### To do
Please reproduce all entries word for word, leaving every image behind.

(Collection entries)

== Segment start ==

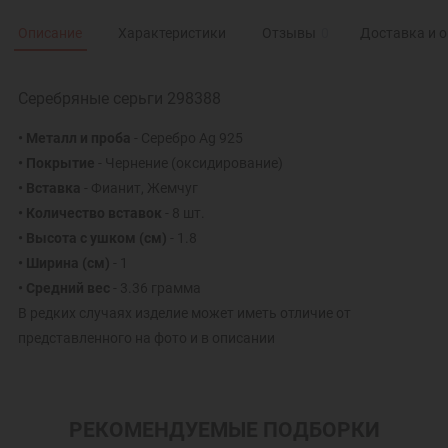
Описание
Характеристики
Отзывы
0
Доставка и 
Серебряные серьги 298388
• Металл и проба
- Серебро Ag 925
• Покрытие
- Чернение (оксидирование)
• Вставка
- Фианит, Жемчуг
• Количество вставок
- 8 шт.
• Высота с ушком (см)
- 1.8
• Ширина (см)
- 1
• Средний вес
- 3.36 грамма
В редких случаях изделие может иметь отличие от
представленного на фото и в описании
РЕКОМЕНДУЕМЫЕ ПОДБОРКИ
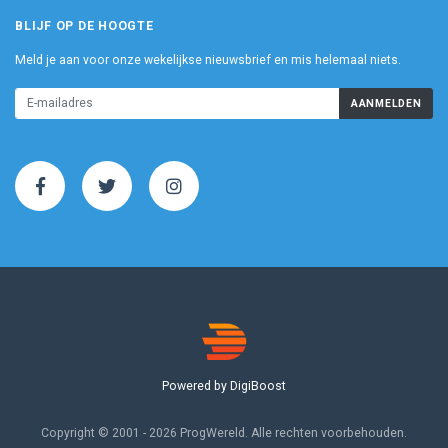
BLIJF OP DE HOOGTE
Meld je aan voor onze wekelijkse nieuwsbrief en mis helemaal niets.
AANMELDEN
Powered by DigiBoost
Copyright © 2001 - 2026 ProgWereld. Alle rechten voorbehouden.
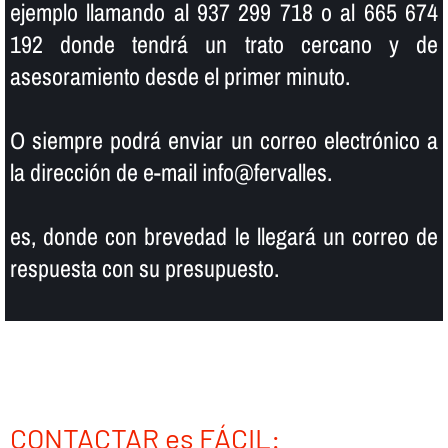
ejemplo llamando al 937 299 718 o al 665 674
192 donde tendrá un trato cercano y de
asesoramiento desde el primer minuto.
O siempre podrá enviar un correo electrónico a
la dirección de e-mail info@fervalles.
es, donde con brevedad le llegará un correo de
respuesta con su presupuesto.
CONTACTAR es FÁCIL:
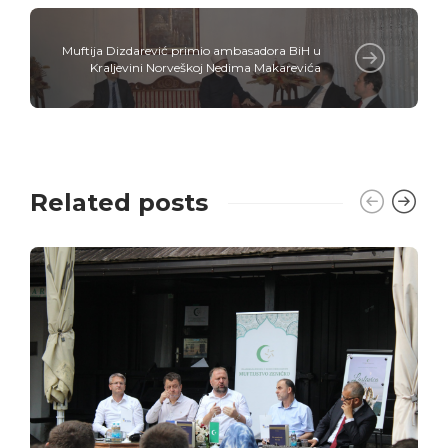
Muftija Dizdarević primio ambasadora BiH u
Kraljevini Norveškoj Nedima Makarevića
Related posts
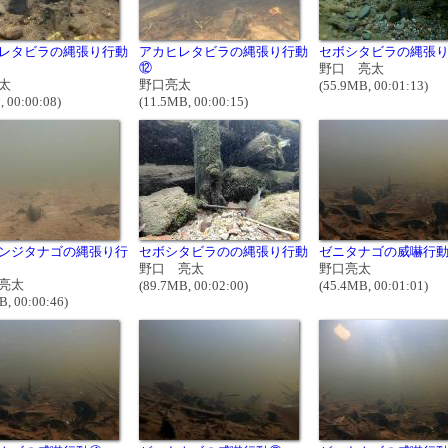
レタビラの縄張り行動
アカヒレタビラの縄張り行動
セボシタビラの縄張
⑫
野口 亮太
太
野口亮太
(55.9MB, 00:01:13)
, 00:00:08)
(11.5MB, 00:00:15)
ンジタナゴの縄張り行
セボシタビラのの縄張り行動
ゼニタナゴの威嚇行
野口 亮太
野口亮太
亮太
(89.7MB, 00:02:00)
(45.4MB, 00:01:01)
B, 00:00:46)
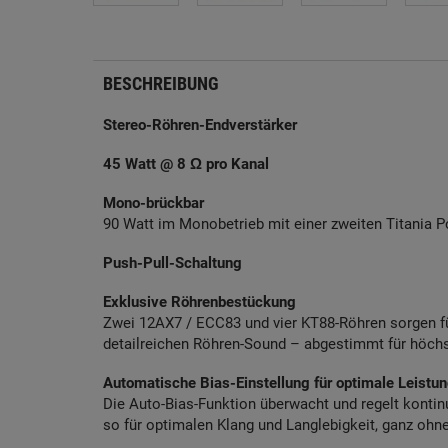
BESCHREIBUNG
Stereo-Röhren-Endverstärker
45 Watt @ 8 Ω pro Kanal
Mono-brückbar
90 Watt im Monobetrieb mit einer zweiten Titania P
Push-Pull-Schaltung
Exklusive Röhrenbestückung
Zwei 12AX7 / ECC83 und vier KT88-Röhren sorgen f
detailreichen Röhren-Sound – abgestimmt für höchs
Automatische Bias-Einstellung für optimale Leistu
Die Auto-Bias-Funktion überwacht und regelt kontin
so für optimalen Klang und Langlebigkeit, ganz ohn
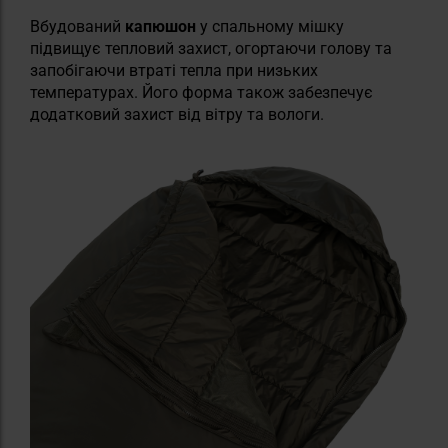
Вбудований
капюшон
у спальному мішку
підвищує тепловий захист, огортаючи голову та
запобігаючи втраті тепла при низьких
температурах. Його форма також забезпечує
додатковий захист від вітру та вологи.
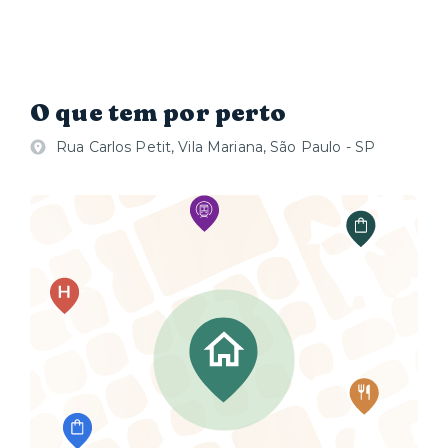
O que tem por perto
Rua Carlos Petit, Vila Mariana, São Paulo - SP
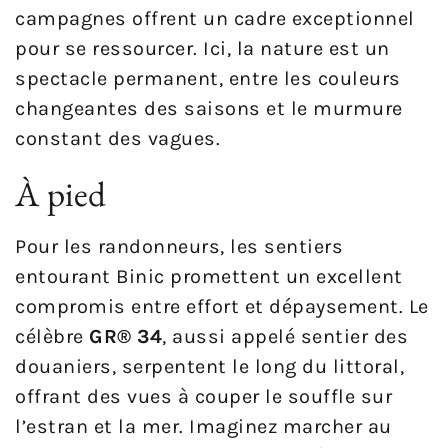
campagnes offrent un cadre exceptionnel
pour se ressourcer. Ici, la nature est un
spectacle permanent, entre les couleurs
changeantes des saisons et le murmure
constant des vagues.
À pied
Pour les randonneurs, les sentiers
entourant Binic promettent un excellent
compromis entre effort et dépaysement. Le
célèbre
GR® 34
, aussi appelé sentier des
douaniers, serpentent le long du littoral,
offrant des vues à couper le souffle sur
l’estran et la mer. Imaginez marcher au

== Segment end ==

### Answer
Описание
Характеристики
Отзывы
0
Доставка и 
Серебряные серьги 298388
• Металл и проба
- Серебро Ag 925
• Покрытие
- Чернение (оксидирование)
• Вставка
- Фианит, Жемчуг
• Количество вставок
- 8 шт.
• Высота с ушком (см)
- 1.8
• Ширина (см)
- 1
• Средний вес
- 3.36 грамма
В редких случаях изделие может иметь отличие от
представленного на фото и в описании
РЕКОМЕНДУЕМЫЕ ПОДБОРКИ
BLIJF OP DE HOOGTE
Meld je aan voor onze wekelijkse nieuwsbrief en mis helemaal niets.
AANMELDEN
Powered by DigiBoost
Copyright © 2001 - 2026 ProgWereld. Alle rechten voorbehouden.
ejemplo llamando al 937 299 718 o al 665 674
192 donde tendrá un trato cercano y de
asesoramiento desde el primer minuto.
O siempre podrá enviar un correo electrónico a
la dirección de e-mail info@fervalles.
es, donde con brevedad le llegará un correo de
respuesta con su presupuesto.
CONTACTAR es FÁCIL:
Muftija Dizdarević primio ambasadora BiH u
Kraljevini Norveškoj Nedima Makarevića
Related posts
レタビラの縄張り行動
アカヒレタビラの縄張り行動
セボシタビラの縄張
⑫
野口 亮太
太
野口亮太
(55.9MB, 00:01:13)
, 00:00:08)
(11.5MB, 00:00:15)
ンジタナゴの縄張り行
セボシタビラのの縄張り行動
ゼニタナゴの威嚇行
野口 亮太
野口亮太
亮太
(89.7MB, 00:02:00)
(45.4MB, 00:01:01)
B, 00:00:46)
BESCHREIBUNG
Stereo-Röhren-Endverstärker
45 Watt @ 8 Ω pro Kanal
Mono-brückbar
90 Watt im Monobetrieb mit einer zweiten Titania P
Push-Pull-Schaltung
Exklusive Röhrenbestückung
Zwei 12AX7 / ECC83 und vier KT88-Röhren sorgen f
detailreichen Röhren-Sound – abgestimmt für höchs
Automatische Bias-Einstellung für optimale Leistu
Die Auto-Bias-Funktion überwacht und regelt kontin
so für optimalen Klang und Langlebigkeit, ganz ohn
Вбудований
капюшон
у спальному мішку
підвищує тепловий захист, огортаючи голову та
запобігаючи втраті тепла при низьких
температурах. Його форма також забезпечує
додатковий захист від вітру та вологи.
O que tem por perto
Rua Carlos Petit, Vila Mariana, São Paulo - SP
campagnes offrent un cadre exceptionnel
pour se ressourcer. Ici, la nature est un
spectacle permanent, entre les couleurs
changeantes des saisons et le murmure
constant des vagues.
À pied
Pour les randonneurs, les sentiers
entourant Binic promettent un excellent
compromis entre effort et dépaysement. Le
célèbre
GR® 34
, aussi appelé sentier des
douaniers, serpentent le long du littoral,
offrant des vues à couper le souffle sur
l’estran et la mer. Imaginez marcher au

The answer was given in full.